Decisão Texto Integral:
Acordam no Supremo Tribunal de Justiça:

I – RELATÓRIO

AA instaurou, em 28 de abril de 2015, nos Juízos Centrais Cíveis de …, Comarca de …, contra BB (Europe), Lda., ação declarativa, sob a forma de processo comum, pedindo que a Ré fosse condenada a pagar-lhe a quantia de € 125 000,00, acrescida dos juros desde a notificação judicial avulsa de 24 de maio de 2012.

Para tanto, alegou, em síntese, que, no âmbito da ação de regulação do exercício da responsabilidade parental que, sob o n.º 325/08.7TBSTR, correu termos no então 3.º Juízo Cível da Comarca de …, onde a A. era Juíza de Direito, CC, advogado, deduziu, em representação da Requerida, em 4 de junho de 2009, incidente de suspeição visando-a, afirmando no requerimento, designadamente, a existência de “inimizade grave da Juíza em Relação à Requerida” e “uma grande intimidade” com o Requerente, factos falsos e ofensivos da sua honra pessoal e profissional, os quais lhe causaram danos não patrimoniais que justificam ser indemnizados e pelos quais responde a R., nos termos do contrato de seguro, celebrado entre aquela e a Ordem dos Advogados Portugueses.

Contestou a R., suscitando, designadamente, a exceção de litispendência, na medida em que afirma haver identidade de sujeitos, pedido e causa de pedir, nomeadamente com a ação n.º 953/09.3TASTR, ainda pendente.

Respondeu a A., no sentido da improcedência da litispendência.

Seguiu-se, em 15 de março de 2016, a prolação do despacho saneador, no qual, sendo julgada procedente a exceção de litispendência, foi a R. absolvida da instância.

Inconformada, a A. recorreu, para o Tribunal da Relação de Évora, que, por acórdão de 17 de novembro de 2016, confirmou o despacho saneador.

Inconformada também com esse acórdão, a Autora, em revista excecional, recorreu para o Supremo Tribunal de Justiça e, tendo alegado, formulou essencialmente as conclusões:

a) O acórdão recorrido violou o art. 581.º, n.º 2, do CPC, por omissão, na medida em que não ponderou a natureza do demandado no processo n.º 953/09.3TASTR e da R. nos presentes autos, condição necessária para poder apreciar as respetivas posições “sob o ponto de vista da sua qualidade jurídica”.

b) Tal omissão gera a nulidade do acórdão (art. 615.º, n.º 1, alínea d), do CPC).

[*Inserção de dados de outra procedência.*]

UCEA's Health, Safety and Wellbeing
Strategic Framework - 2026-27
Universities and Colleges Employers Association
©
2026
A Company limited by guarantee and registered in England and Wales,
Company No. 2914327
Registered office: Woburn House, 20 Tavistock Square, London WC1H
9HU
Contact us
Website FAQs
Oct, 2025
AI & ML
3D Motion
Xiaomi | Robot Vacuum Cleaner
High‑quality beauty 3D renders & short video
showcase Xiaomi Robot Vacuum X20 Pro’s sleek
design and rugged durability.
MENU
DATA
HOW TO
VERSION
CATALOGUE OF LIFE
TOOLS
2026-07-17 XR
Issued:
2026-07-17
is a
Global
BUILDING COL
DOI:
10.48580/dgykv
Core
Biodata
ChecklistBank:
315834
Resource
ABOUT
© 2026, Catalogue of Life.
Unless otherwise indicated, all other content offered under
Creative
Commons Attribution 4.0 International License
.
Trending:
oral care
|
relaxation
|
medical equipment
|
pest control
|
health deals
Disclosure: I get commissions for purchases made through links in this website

c) A R. é uma responsável direta relativamente à obrigação.

d) No caso presente, a responsabilidade solidária da R. decorre da lei sobre o seguro obrigatório e o contrato de seguro.

e) Na presente ação não houve lugar à substituição entre o Demandado no processo n.º 953/09.3TASTR e da R. neste processo.

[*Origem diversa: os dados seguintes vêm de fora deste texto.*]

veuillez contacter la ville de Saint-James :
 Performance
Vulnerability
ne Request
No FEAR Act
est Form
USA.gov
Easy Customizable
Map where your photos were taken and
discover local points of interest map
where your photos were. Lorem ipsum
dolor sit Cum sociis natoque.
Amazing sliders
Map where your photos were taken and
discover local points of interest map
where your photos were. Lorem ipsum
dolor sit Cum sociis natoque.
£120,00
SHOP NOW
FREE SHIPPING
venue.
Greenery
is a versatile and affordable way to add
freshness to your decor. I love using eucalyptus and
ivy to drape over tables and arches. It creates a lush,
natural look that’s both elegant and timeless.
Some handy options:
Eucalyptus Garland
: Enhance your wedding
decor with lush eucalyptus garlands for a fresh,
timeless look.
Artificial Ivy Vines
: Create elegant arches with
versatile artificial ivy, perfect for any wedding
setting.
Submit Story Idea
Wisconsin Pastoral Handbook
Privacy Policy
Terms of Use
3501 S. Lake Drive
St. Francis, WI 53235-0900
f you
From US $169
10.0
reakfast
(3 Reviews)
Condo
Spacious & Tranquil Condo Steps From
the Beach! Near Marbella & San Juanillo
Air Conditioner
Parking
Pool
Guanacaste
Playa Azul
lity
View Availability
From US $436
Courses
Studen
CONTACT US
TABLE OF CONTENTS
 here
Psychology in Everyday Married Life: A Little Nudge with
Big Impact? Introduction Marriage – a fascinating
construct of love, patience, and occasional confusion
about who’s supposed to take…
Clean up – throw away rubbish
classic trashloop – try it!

f) A Demandada Seguradora intervém por direito próprio.

g) Não existe uma identidade da parte.

h) O acórdão recorrido violou, além do art. 581.º, n.º 2, do CPC, os arts. 32.º e 35.º do CPC.

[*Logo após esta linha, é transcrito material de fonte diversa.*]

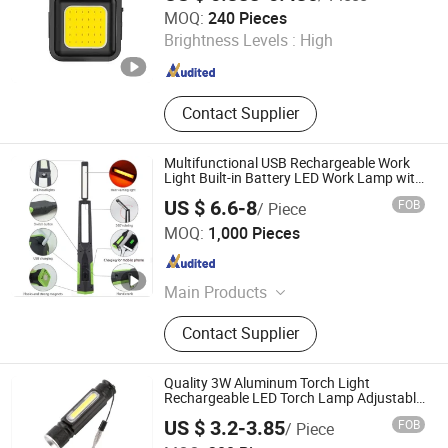
World Trading (Hangzhou) Ltd.
MOQ:
240 Pieces
Brightness Levels :
High
Zhejiang , China
Since 2022
Contact Supplier
Multifunctional USB Rechargeable Work
Light Built-in Battery LED Work Lamp with
Hand-Cranked Charging Function Hand
US $ 6.6-8
FOB
/ Piece
Generator Flashlight
Ningbo Risen Electronics Technology CO., LTD.
MOQ:
1,000 Pieces
Zhejiang , China
Since 2020
Main Products
Sensor Trash Bin, Sensor Soap
Contact Supplier
Dispenser, Led Flashlight, Led Work
Lamp
Quality 3W Aluminum Torch Light
Rechargeable LED Torch Lamp Adjustable
Modes 4 Working Flashing 1200mAh
US $ 3.2-3.85
FOB
/ Piece
Rechargeable Magnet Base LED
Ningbo Haishu Forcar Imp. & Exp. Co., Ltd.
Flashlight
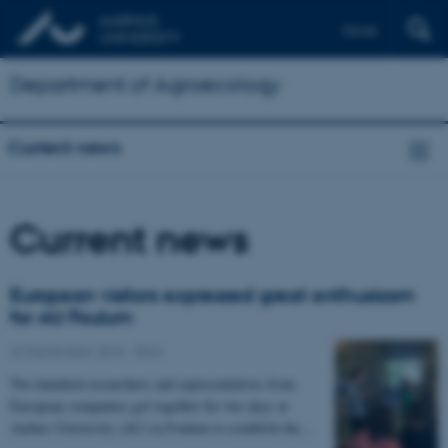
Dansk
Department of Agroecology
Current news
Current news
European visitors expressed great enthusiasm
for AU Foulum
22 September 2016
-
DCA
Two hundred researchers and representatives from
European companies got together for two days at
Aarhus University (AU) in Foulum to establish the…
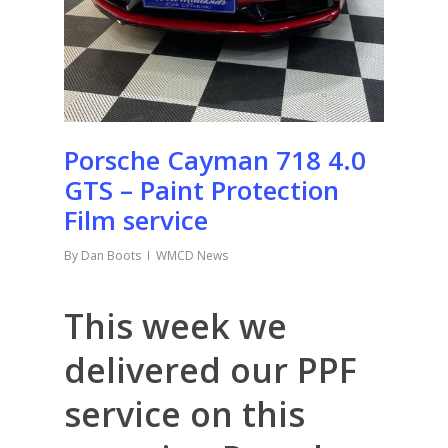
Porsche Cayman 718 4.0
GTS – Paint Protection
Film service
By
Dan Boots
WMCD News
This week we
delivered our PPF
service on this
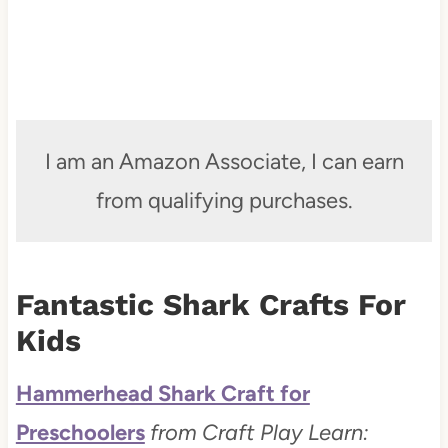
I am an Amazon Associate, I can earn
from qualifying purchases.
Fantastic Shark Crafts For
Kids
Hammerhead Shark Craft for
Preschoolers
from Craft Play Learn:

i) O acórdão recorrido violou a força de caso julgado do acórdão do Tribunal da Relação de Évora de 21 de maio de 2013, proferido no processo n.º 953/09.3TASTR, no sentido de que o Demandado civil e a BB (Europe), Lda., não eram um único sujeito, com violação do disposto no art. 620.º do CPC.

j) O acórdão recorrido violou o disposto no art. 30.º do CPC, em conjugação com os n.ºs 1 e 3 do art. 99.º do EOA e os arts. 146.º, n.º 1, e 147.º, n.º 1, do regime do contrato de seguro, aprovado pelo DL n.º 72/2008, bem como nos arts. 522.º e 523.º do Código Civil.

k) O acórdão recorrido viola ainda os arts. 623.º e 624.º do CPC.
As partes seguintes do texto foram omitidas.